Briefly, 10⁸ cells grown in TSB up to log phase were washed once (4,200 rpm, 10 min, 24°C) with PBS and resuspended in the same buffer to an OD₅₅₀ of 0.75 (1 × 10⁸ to 5 × 10⁸ CFU/mL). This suspension was diluted 1:100 with PBS and incubated at 37°C with 100 μM 2′,7′-dichlorofluorescein diacetate (H2DCFHDA) for 2 h. After washing once with PBS, 190 μL of bacterial cells labeled with the probe and 10 μL of each compound tested at serial concentrations (1×, 2×, 4×, and 8× MIC) were added to each well of a flat-bottomed, 96-well, black microtiter plate (Corning).
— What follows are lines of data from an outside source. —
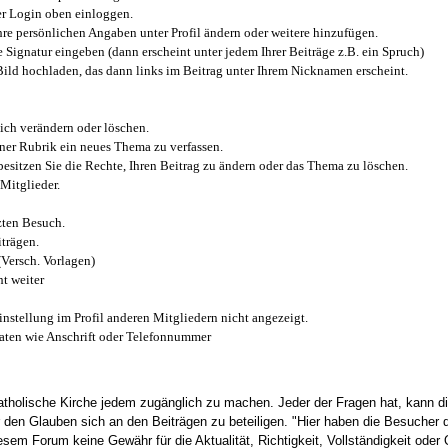
r Login oben einloggen.
e persönlichen Angaben unter Profil ändern oder weitere hinzufügen.
e Signatur eingeben (dann erscheint unter jedem Ihrer Beiträge z.B. ein Spruch)
 Bild hochladen, das dann links im Beitrag unter Ihrem Nicknamen erscheint.
ich verändern oder löschen.
iner Rubrik ein neues Thema zu verfassen.
esitzen Sie die Rechte, Ihren Beitrag zu ändern oder das Thema zu löschen.
Mitglieder.
zten Besuch.
trägen.
(Versch. Vorlagen)
t weiter
instellung im Profil anderen Mitgliedern nicht angezeigt.
aten wie Anschrift oder Telefonnummer
tholische Kirche jedem zugänglich zu machen. Jeder der Fragen hat, kann di
den Glauben sich an den Beiträgen zu beteiligen. "Hier haben die Besucher d
sem Forum keine Gewähr für die Aktualität, Richtigkeit, Vollständigkeit oder Q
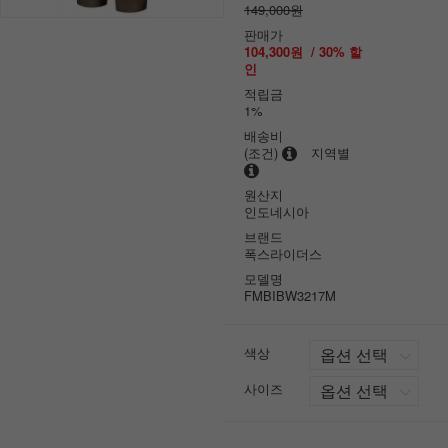
149,000원
판매가
104,300원
/
30
% 할
인
적립금
1%
배송비
(조건)
지역별
원산지
인도네시아
브랜드
폭스라이더스
모델명
FMBIBW3217M
색상
사이즈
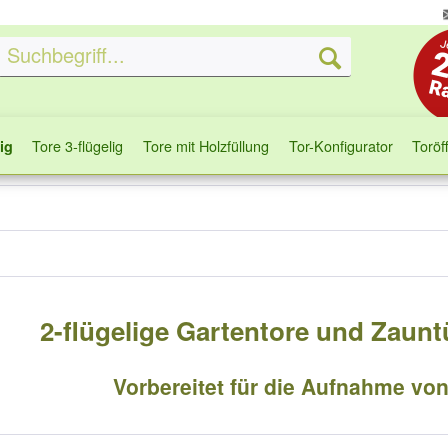
Tore 3-flügelig
Tore mit Holzfüllung
Tor-Konfigurator
Toröf
ig
2-flügelige Gartentore und Zaun
Vorbereitet für die Aufnahme vo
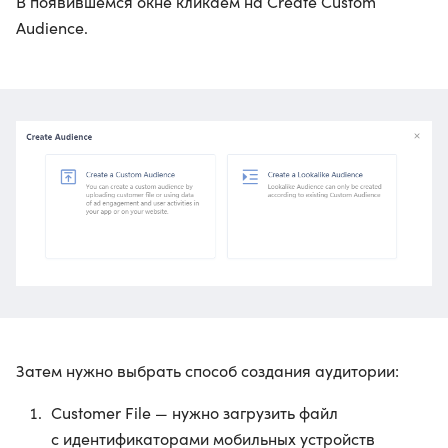
В появившемся окне кликаем на Create Custom
Audience.
Затем нужно выбрать способ создания аудитории:
Customer File — нужно загрузить файл
с идентификаторами мобильных устройств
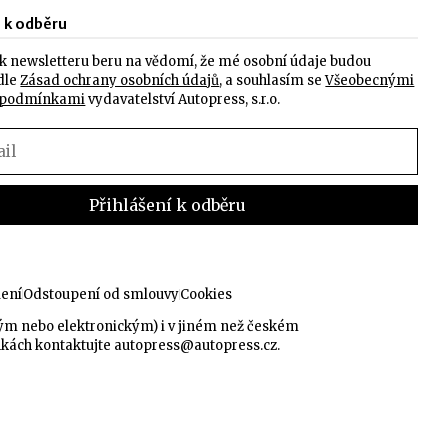
e k odběru
k newsletteru beru na vědomí, že mé osobní údaje budou
dle
Zásad ochrany osobních údajů
, a souhlasím se
Všeobecnými
 podmínkami
vydavatelství Autopress, s.r.o.
lení
Odstoupení od smlouvy
Cookies
kým nebo elektronickým) i v jiném než českém
nkách kontaktujte
autopress@autopress.cz
.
Hydrogen peroxide (100 μM) (Sigma-Aldrich) and N-acetylcysteine (5 mM) (Sigma-Aldrich) were used as the positive and negative controls, respectively. The fluorescence intensity was measured (λex = 488 nm, λem = 525 nm) using a fluorescence microplate reader (Tecan Infinite M Plex).

Statistical analysis.

All assays were conducted in triplicate and repeated twice (n = 6). Statistical analysis was performed using GraphPad Prism 7.0 software (GraphPad Software, San Diego, CA, USA). The data were normally distributed, as from the Shapiro-Wilk test. Ordinary one-way analysis of variance (ANOVA) with Holm-Sidak’s (toxicity assays), Dunnett’s (biofilm assays, mechanism of action assays), or Tukey’s (mechanism of action assays) multiple-comparison test was applied when assessing differences between 3 or more groups of unpaired data. The statistical analysis assumed a confidence level of ≥95%, thus considering P values of <0.05 statistically significant.